One promising research direction is to use deep learning. A deep learning approach to the brain anatomy segmentation [3] was published recently. As noted in [3], main problem is the size of the image and GPU memory. We cannot simply fit a whole MRI image and use 3D CNN to segment because it exceeds the memory available in any single GPU. [3] uses a ‘2.5D’ patch-based segmentation approach; apart from small 3D patch, they also capture the global context by three orthogonal patches, each extracted from the sagittal, coronal and transverse planes.

This model achieves mean dice score of 0.725. This is comparable to best performer [1] in MICCAI12 (0.782), but not as good. This model is also not the easiest to implement. We are working on a fully convolutional 3D CNN approach like U-Net [6] to segment the brain anatomical regions. One of our approaches is to employ model parallelism like in Alex Krizhevsky’s One weird trick paper [7].

References

  1. Wang, Hongzhi, and Paul Yushkevich. “Multi-atlas segmentation with joint label fusion and corrective learning — an open source implementation.” Frontiers in neuroinformatics 7 (2013): 27
  2. Iglesias, Juan Eugenio, and Mert R. Sabuncu. “Multi-atlas segmentation of biomedical images: a survey.” Medical image analysis 24.1 (2015): 205-219.
  3. de Brebisson, Alexander, and Giovanni Montana. “Deep neural networks for anatomical brain segmentation.” Proceedings of the IEEE Conference on Computer Vision and Pattern Recognition Workshops. 2015.
  4. Hutchinson, Michael, and Ulrich Raff. “Structural changes of the substantia nigra in Parkinson’s disease as revealed by MR imaging.” American journal of neuroradiology 21.4 (2000): 697-701.
  5. Petrella, Jeffrey R., R. Edward Coleman, and P. Murali Doraiswamy. “Neuroimaging and Early Diagnosis of Alzheimer Disease: A Look to the Future 1.” Radiology 226.2 (2003): 315-336.
  6. Ronneberger, Olaf, Philipp Fischer, and Thomas Brox. “U-net: Convolutional networks for biomedical image segmentation.” International Conference on Medical Image Computing and Computer-Assisted Intervention.
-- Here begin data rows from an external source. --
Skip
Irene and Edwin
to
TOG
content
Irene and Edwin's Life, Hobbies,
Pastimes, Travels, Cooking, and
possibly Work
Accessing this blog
Springer International Publishing, 2015.
  7. Krizhevsky, Alex. “One weird trick for parallelizing convolutional neural networks.” arXiv preprint arXiv:1404.5997 (2014).

Appendix/Code

I’ve created a repo with a script and MRI images. To run this, build ANTs library on your linux/mac machine:

git clone git://github.com/stnava/ANTs.git
mkdir ANTs/bin
cd ANTs/bin
cmake ..
make -j 4 # This might take a while

cp ../Scripts/* bin
# Mac users change bashrc to bash_profile
echo export ANTSPATH=`pwd`/bin/ >> ~/.bashrc 
source ~/.bashrc

Once ANTs is installed, run the following commands:

git clone https://github.com/qureai/Multi-Atlas-Segmentation.git
cd Multi-Atlas-Segmentation
bash multi-atlas-segmentation.sh

This should create a file predictions/1004_predLabels.nii.gz which are the predicted anatomical labels for test/1004_3.nii.